====== Available data ======

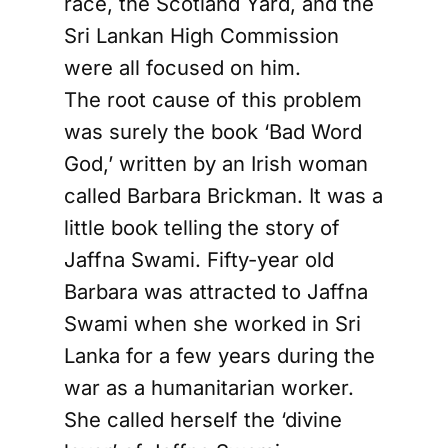
race, the Scotland Yard, and the
Sri Lankan High Commission
were all focused on him.
The root cause of this problem
was surely the book ‘Bad Word
God,’ written by an Irish woman
called Barbara Brickman. It was a
little book telling the story of
Jaffna Swami. Fifty-year old
Barbara was attracted to Jaffna
Swami when she worked in Sri
Lanka for a few years during the
war as a humanitarian worker.
She called herself the ‘divine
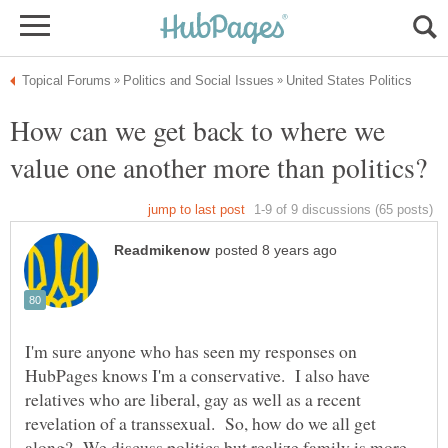
How can we get back to where we
I'm sure anyone who has seen my responses on
HubPages knows I'm a conservative. I also have
relatives who are liberal, gay as well as a recent
revelation of a transsexual. So, how do we all get
along? We discuss politics but realize family is more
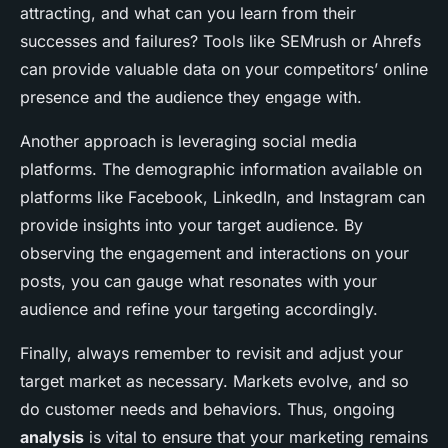
attracting, and what can you learn from their
successes and failures? Tools like SEMrush or Ahrefs
can provide valuable data on your competitors’ online
presence and the audience they engage with.
Another approach is leveraging social media
platforms. The demographic information available on
platforms like Facebook, LinkedIn, and Instagram can
provide insights into your target audience. By
observing the engagement and interactions on your
posts, you can gauge what resonates with your
audience and refine your targeting accordingly.
Finally, always remember to revisit and adjust your
target market as necessary. Markets evolve, and so
do customer needs and behaviors. Thus, ongoing
analysis
is vital to ensure that your marketing remains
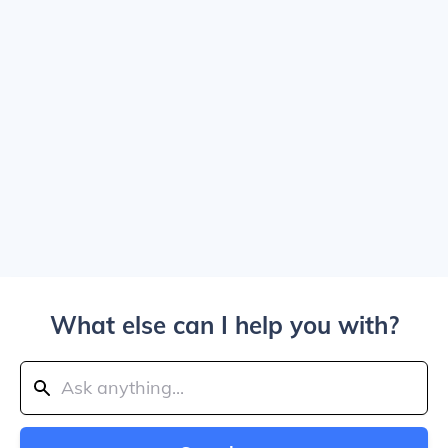
What else can I help you with?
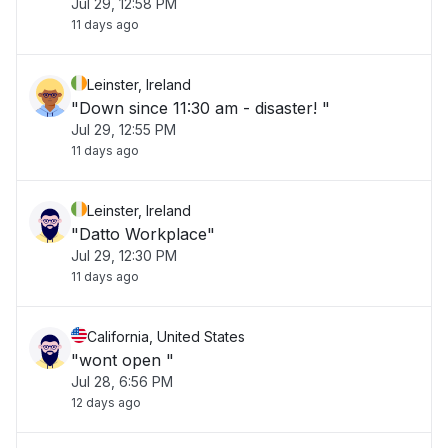
Jul 29, 12:58 PM
11 days ago
Leinster, Ireland
"Down since 11:30 am - disaster! "
Jul 29, 12:55 PM
11 days ago
Leinster, Ireland
"Datto Workplace"
Jul 29, 12:30 PM
11 days ago
California, United States
"wont open "
Jul 28, 6:56 PM
12 days ago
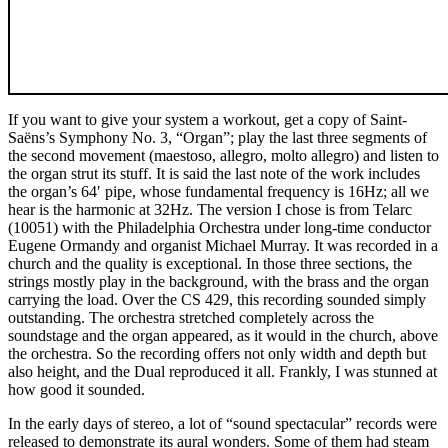
If you want to give your system a workout, get a copy of Saint-
Saëns’s Symphony No. 3, “Organ”; play the last three segments of
the second movement (maestoso, allegro, molto allegro) and listen to
the organ strut its stuff. It is said the last note of the work includes
the organ’s 64′ pipe, whose fundamental frequency is 16Hz; all we
hear is the harmonic at 32Hz. The version I chose is from Telarc
(10051) with the Philadelphia Orchestra under long-time conductor
Eugene Ormandy and organist Michael Murray. It was recorded in a
church and the quality is exceptional. In those three sections, the
strings mostly play in the background, with the brass and the organ
carrying the load. Over the CS 429, this recording sounded simply
outstanding. The orchestra stretched completely across the
soundstage and the organ appeared, as it would in the church, above
the orchestra. So the recording offers not only width and depth but
also height, and the Dual reproduced it all. Frankly, I was stunned at
how good it sounded.
In the early days of stereo, a lot of “sound spectacular” records were
released to demonstrate its aural wonders. Some of them had steam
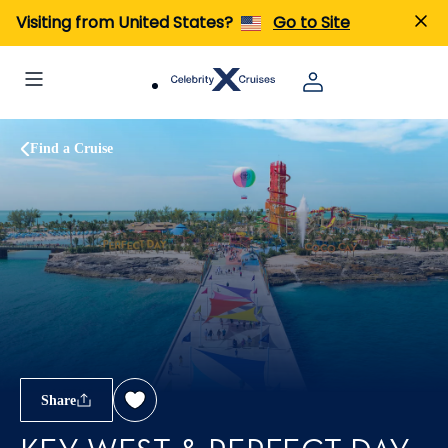
Visiting from United States?
Go to Site
Find a Cruise
Share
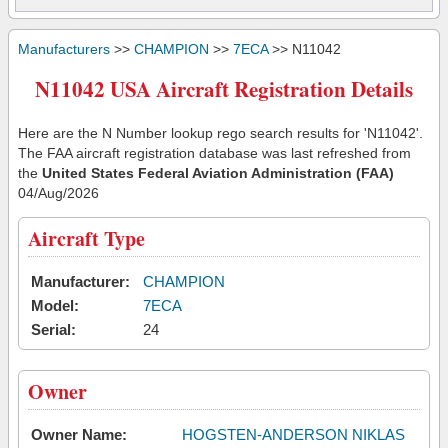
Manufacturers
>>
CHAMPION
>>
7ECA
>> N11042
N11042 USA Aircraft Registration Details
Here are the N Number lookup rego search results for 'N11042'.
The FAA aircraft registration database was last refreshed from
the
United States Federal Aviation Administration (FAA)
04/Aug/2026
Aircraft Type
Manufacturer:
CHAMPION
Model:
7ECA
Serial:
24
Owner
Owner Name:
HOGSTEN-ANDERSON NIKLAS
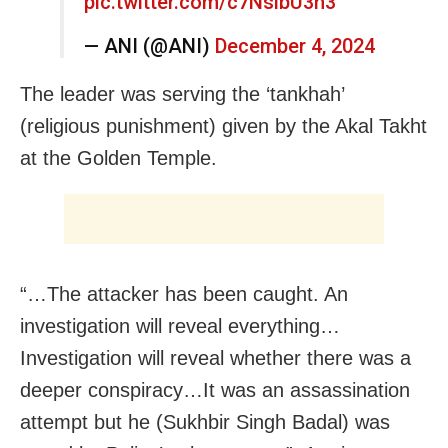
pic.twitter.com/c7NslbU3n3
— ANI (@ANI)
December 4, 2024
The leader was serving the ‘tankhah’
(religious punishment) given by the Akal Takht
at the Golden Temple.
“…The attacker has been caught. An
investigation will reveal everything…
Investigation will reveal whether there was a
deeper conspiracy…It was an assassination
attempt but he (Sukhbir Singh Badal) was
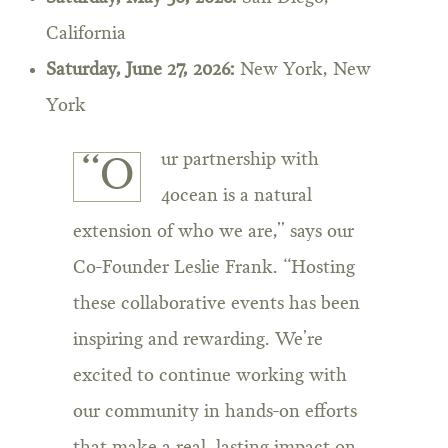
California
Saturday, June 27, 2026:
New York, New
York
ur partnership with
“O
4ocean is a natural
extension of who we are,” says our
Co-Founder Leslie Frank. “Hosting
these collaborative events has been
inspiring and rewarding. We’re
excited to continue working with
our community in hands-on efforts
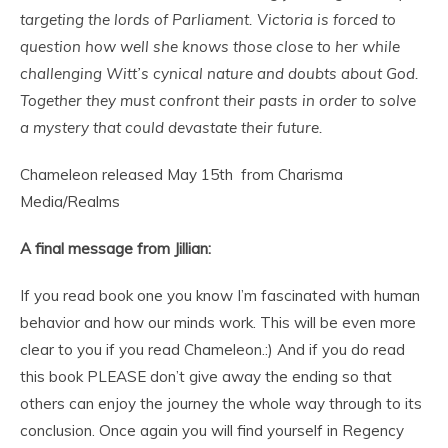
targeting the lords of Parliament. Victoria is forced to
question how well she knows those close to her while
challenging Witt’s cynical nature and doubts about God.
Together they must confront their pasts in order to solve
a mystery that could devastate their future.
Chameleon released May 15th from Charisma
Media/Realms
A final message from Jillian:
If you read book one you know I’m fascinated with human
behavior and how our minds work. This will be even more
clear to you if you read Chameleon.:) And if you do read
this book PLEASE don’t give away the ending so that
others can enjoy the journey the whole way through to its
conclusion. Once again you will find yourself in Regency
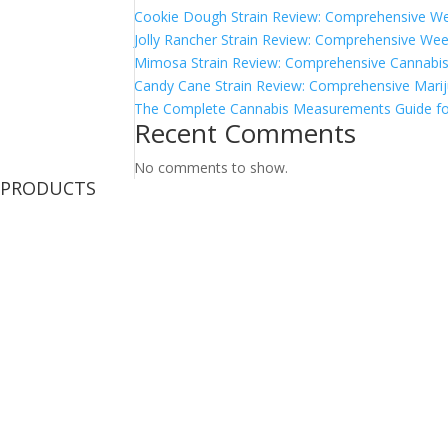
Cookie Dough Strain Review: Comprehensive We
Jolly Rancher Strain Review: Comprehensive Wee
Mimosa Strain Review: Comprehensive Cannabis 
Candy Cane Strain Review: Comprehensive Marij
The Complete Cannabis Measurements Guide fo
Recent Comments
No comments to show.
PRODUCTS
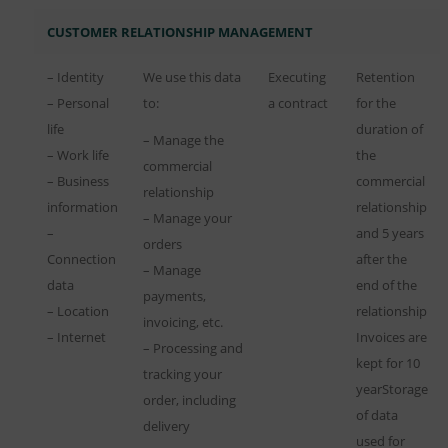
CUSTOMER RELATIONSHIP MANAGEMENT
– Identity
We use this data
Executing
Retention
– Personal
to:
a contract
for the
life
duration of
– Manage the
– Work life
the
commercial
– Business
commercial
relationship
information
relationship
– Manage your
–
and 5 years
orders
Connection
after the
– Manage
data
end of the
payments,
– Location
relationship
invoicing, etc.
– Internet
Invoices are
– Processing and
kept for 10
tracking your
yearStorage
order, including
of data
delivery
used for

======

• Problem statement:
Scan the entries above for the string "those" and copy each line containing it.

• Solution to the exercise:
church and the quality is exceptional. In those three sections, the
question how well she knows those close to her while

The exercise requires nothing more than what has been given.